YOUR GOAL
Please copy all of the data that follows exactly, leaving any pictures out.

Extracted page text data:
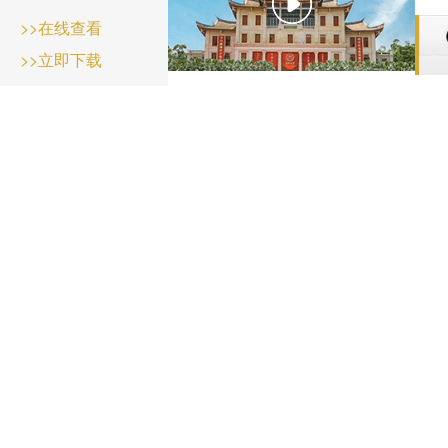
>>在线查看
>>立即下载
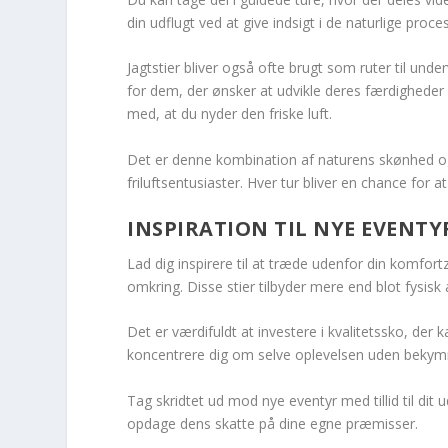
din udflugt ved at give indsigt i de naturlige proce
Jagtstier bliver også ofte brugt som ruter til unde
for dem, der ønsker at udvikle deres færdigheder i 
med, at du nyder den friske luft.
Det er denne kombination af naturens skønhed og
friluftsentusiaster. Hver tur bliver en chance for 
INSPIRATION TIL NYE EVENTY
Lad dig inspirere til at træde udenfor din komfor
omkring. Disse stier tilbyder mere end blot fysisk 
Det er værdifuldt at investere i kvalitetssko, der
koncentrere dig om selve oplevelsen uden bekymri
Tag skridtet ud mod nye eventyr med tillid til dit
opdage dens skatte på dine egne præmisser.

ANSWER TO THIS EXERCISE
>>在线查看
>>立即下载
din udflugt ved at give indsigt i de naturlige proce
Jagtstier bliver også ofte brugt som ruter til unde
for dem, der ønsker at udvikle deres færdigheder i 
med, at du nyder den friske luft.
Det er denne kombination af naturens skønhed og
friluftsentusiaster. Hver tur bliver en chance for 
INSPIRATION TIL NYE EVENTY
Lad dig inspirere til at træde udenfor din komfor
omkring. Disse stier tilbyder mere end blot fysisk 
Det er værdifuldt at investere i kvalitetssko, der
koncentrere dig om selve oplevelsen uden bekymri
Tag skridtet ud mod nye eventyr med tillid til dit
opdage dens skatte på dine egne præmisser.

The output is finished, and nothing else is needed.